Ways with the water plant

Rural artisans from North East use the water hyacinth to develop eco-friendly products at NID workshop; display of wares at design institute in Paldi on December 21


Shraddha Singh

Posted On Saturday, December 04, 2010 at 03:18:54 AM



The International Centre for Indian Crafts (ICIC) at National Institute of Design (NID) is hosting a three-week design development workshop for 25 artisans from North-Eastern Region (NER). The workshop that started on Thursday aims at strengthening sustainable rural livelihood through promotion of eco-friendly products made from water hyacinth, an abundantly available aquatic plant, considered a waste and threat to aquatic life.

Chandrakant Das, programme coordinator and team leader, North Eastern Development Finance Corporation Ltd (NEDFi), “Water hyacinth is relatively new material which has tremendous potential for developing various craft products. Abundance of the wild water plant, especially in the plain areas of North-Eastern region, is an opportunity to acquire the raw materials for free. The stem of this waste plant is dried and then hand-weaved to make different products. This workshop will give the artisans a new and fresh perspective in designing products made from water hyacinth.”

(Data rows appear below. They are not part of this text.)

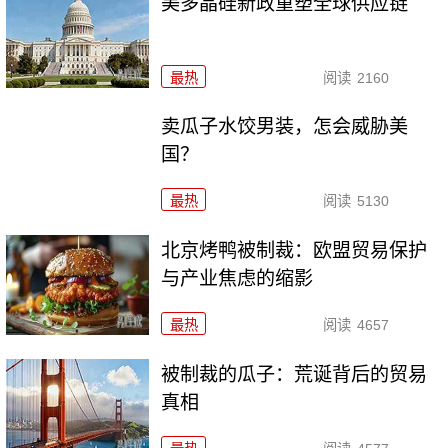
美多晶硅新政重塑全球供应链
最热
阅读
2160
卖瓜子水饺男装，怎会威胁美
国？
最热
阅读
5130
北京烤鸭被制裁：欧盟贸易保护
与产业焦虑的缩影
最热
阅读
4657
被制裁的瓜子：荒诞背后的贸易
真相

The workshop, supported by Guwahati-based NEDFi, is a platform for these rural artisans where NID designers will help them explore and hone their skills to come up with innovative designs in lifestyle products like bags, decorative pieces, cushion covers, basketry and even high-end furniture like bed and sofa-set. These lifestyle products will be sold under the brand name ‘Aqua Weaves’. NEDFi started promoting water hyacinth as an alternative for bamboo and cane as part of a project in August 2008. Talking about this emerging replacement for cane and bamboo crafts, Das said, “Depletion of cane in the forest areas has hampered the traditional cane and bamboo sector in the North East. Irregular supply of cane and high cost of procurement have adversely affected the craftsmen in their cane based activities.

“The raw material from water hyacinth has facilitated an alternative and viable option. This can be weaved as that of cane and hence its potential for use in basketry, bags, furniture and decorative items is enormous and economical. We have also developed a low-cost machinery for flattening of dry water hyacinth stems to improve productivity as manual flattening was not only tedious but time consuming.”

The artisans are also trained in combining dried water hyacinth with other conventional material like cane and jute to give the products a more refined look. These products targeted at high-end urban market can range anywhere between Rs 20 to Rs 20,000.

Said Bhavin Kothari, head, International Center for Indian Crafts, “These  artisans are already trained in making cane products. But our focus is on training them to explore the use of water hyacinth for making lifestyle products. Our designers are helping them to create innovative products which can be targeted for the high-end niche market.
The availability of such a cost-effective alternative will help the traditional artisan to be more competitive. Their skills can be integrated with modern and innovative designs to reap benefits of the modern market.” The final products made by these artisans during the workshop will be on display at the NID, Paldi campus on December 21.